══ GIVEN RECORDS

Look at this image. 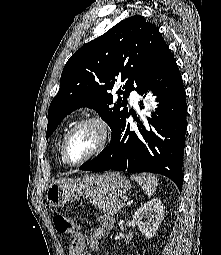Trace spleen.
<instances>
[{
	"label": "spleen",
	"instance_id": "obj_1",
	"mask_svg": "<svg viewBox=\"0 0 221 255\" xmlns=\"http://www.w3.org/2000/svg\"><path fill=\"white\" fill-rule=\"evenodd\" d=\"M131 179L138 182L148 196H152L155 193L158 180L154 174H134Z\"/></svg>",
	"mask_w": 221,
	"mask_h": 255
}]
</instances>
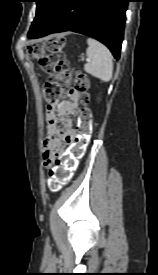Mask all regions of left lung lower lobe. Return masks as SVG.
<instances>
[{"label": "left lung lower lobe", "mask_w": 158, "mask_h": 275, "mask_svg": "<svg viewBox=\"0 0 158 275\" xmlns=\"http://www.w3.org/2000/svg\"><path fill=\"white\" fill-rule=\"evenodd\" d=\"M129 0H61L48 21L35 34V39L51 33L73 31L106 45L119 59Z\"/></svg>", "instance_id": "1"}]
</instances>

════

EXERCISE: Find the line containing "Mask all regions" in the records above and restate it, and each line after it through the end, word for word, dropping the pictures.

SOLUTION TO THIS PROBLEM:
Mask all regions of left lung lower lobe. Return masks as SVG.
<instances>
[{"label": "left lung lower lobe", "mask_w": 158, "mask_h": 275, "mask_svg": "<svg viewBox=\"0 0 158 275\" xmlns=\"http://www.w3.org/2000/svg\"><path fill=\"white\" fill-rule=\"evenodd\" d=\"M129 0H61L48 21L35 34V39L51 33L73 31L106 45L119 59Z\"/></svg>", "instance_id": "1"}]
</instances>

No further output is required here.